ERROR:root:Internal Python error in the inspect module.
Below is the traceback from this internal error.


KeyboardInterrupt



In [None]:
test_id = pd.read_csv("data/test_identity.csv")
test_txn = pd.read_csv("data/test_transaction.csv")

In [None]:
# primary key is TransactionID
train_df = pd.merge(train_txn,train_id, how = 'left', on = 'TransactionID',validate = "many_to_one")
test_df = pd.merge(test_txn,test_id, how = 'left', on = 'TransactionID',validate = "many_to_one")

In [None]:
train_df.head()

## 2. Exploratory Data Analysis

In [None]:
import seaborn as sns
import math

In [None]:
fraud_rows = train_df[train_df['isFraud']==1].shape[0]
total_rows = train_df.shape[0]
print(f"{fraud_rows} out of {total_rows} observations were fradulent ({round(fraud_rows/total_rows, 2)}%)")

#### Detect outliers

In [None]:
amts = train_df['TransactionAmt']

In [None]:
def zscore(lst):
    std_val = lst.std()
    avg_val = sum(lst) / len(lst)
    
    z_lst = [((x-avg_val) / std_val) for x in lst]
    
    return z_lst

In [None]:
train_df['TransactionAmtStd'] = zscore(train_df['TransactionAmt'])

In [None]:
def remove_outliers(df):
    df = df[df['TransactionAmtStd'] < 3]
    df = df[df['TransactionAmtStd'] > -3]
    
    return df

In [None]:
train_df.shape

In [None]:
train_df = remove_outliers(train_df)

In [None]:
train_df.shape

### Transaction Amount

In [None]:
sns.distplot(train_df['TransactionAmt']).set_title('Distribution of TransactionAmt')
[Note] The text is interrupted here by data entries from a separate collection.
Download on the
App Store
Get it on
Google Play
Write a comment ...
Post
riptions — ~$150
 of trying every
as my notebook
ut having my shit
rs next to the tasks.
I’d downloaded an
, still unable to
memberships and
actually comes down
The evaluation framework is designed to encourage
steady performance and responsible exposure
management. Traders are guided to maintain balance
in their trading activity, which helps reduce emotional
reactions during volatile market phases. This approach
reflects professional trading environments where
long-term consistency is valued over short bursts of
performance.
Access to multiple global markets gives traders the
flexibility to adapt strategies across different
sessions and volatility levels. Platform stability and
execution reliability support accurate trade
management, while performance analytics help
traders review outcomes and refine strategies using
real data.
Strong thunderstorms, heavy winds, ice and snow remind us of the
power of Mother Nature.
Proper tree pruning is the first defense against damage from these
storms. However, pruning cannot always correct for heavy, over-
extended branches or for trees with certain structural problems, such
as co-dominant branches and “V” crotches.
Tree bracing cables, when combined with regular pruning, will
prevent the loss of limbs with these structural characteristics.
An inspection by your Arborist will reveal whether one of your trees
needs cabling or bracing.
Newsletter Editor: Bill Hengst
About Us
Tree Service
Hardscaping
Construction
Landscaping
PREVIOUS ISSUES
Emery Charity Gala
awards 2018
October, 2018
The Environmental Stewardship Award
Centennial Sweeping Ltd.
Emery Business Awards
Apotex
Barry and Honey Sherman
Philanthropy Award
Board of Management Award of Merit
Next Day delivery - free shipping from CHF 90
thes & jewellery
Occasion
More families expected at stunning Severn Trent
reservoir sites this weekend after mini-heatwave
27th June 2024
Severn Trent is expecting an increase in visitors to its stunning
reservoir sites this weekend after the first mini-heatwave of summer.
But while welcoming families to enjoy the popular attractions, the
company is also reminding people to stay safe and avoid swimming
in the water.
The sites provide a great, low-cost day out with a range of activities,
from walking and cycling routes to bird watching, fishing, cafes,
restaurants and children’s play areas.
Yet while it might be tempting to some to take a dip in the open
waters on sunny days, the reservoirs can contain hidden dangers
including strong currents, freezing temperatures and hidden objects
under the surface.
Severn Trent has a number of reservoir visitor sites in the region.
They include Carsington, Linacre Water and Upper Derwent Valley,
The data is skewed left, probably due to the majority of transactions being small (<100 in this case).

In [None]:
sns.distplot(np.log(train_df['TransactionAmt'])).set_title('Log Distribution of TransactionAmt')

### Transaction Date
Times are reported in seconds (relative)

In [None]:
# Difference between smallest and largest
earliest_day = train_df['TransactionDT'].min() / 86400
latest_day = train_df['TransactionDT'].max() / 86400
print(f"First day in Dataset: {earliest_day}")
print(f"Last day in Dataset: {latest_day}")

### Product Attributes
Distirbution of the types of products being bought

In [None]:
product_codes = list(train_df['ProductCD'].unique())
print(f"There are {len(product_codes)} product codes: {product_codes}")

In [None]:
sns.catplot(x="TransactionAmt", y="ProductCD", data=train_df)

In [None]:
sns.catplot(x="ProductCD", y="TransactionAmt", kind="boxen", data=train_df)\
            .set(xlabel='Product Category', ylabel='Transaction Amount')

In [None]:
product_type_stdev = train_df.groupby('ProductCD').std()['TransactionAmt']
product_type_avg = train_df.groupby('ProductCD').mean()['TransactionAmt']
product_type = pd.DataFrame({"ProductCD": product_type_avg.index,
                             "Mean": list(product_type_avg), 
                             "Stdev": list(product_type_stdev)})

In [None]:
product_type

`W` Seems to have a high average due to it being more skewed, confirmed by the high standard deviation. 

In [None]:
sns.barplot(x="ProductCD", y="Mean", data=product_type, color='#baf5ff')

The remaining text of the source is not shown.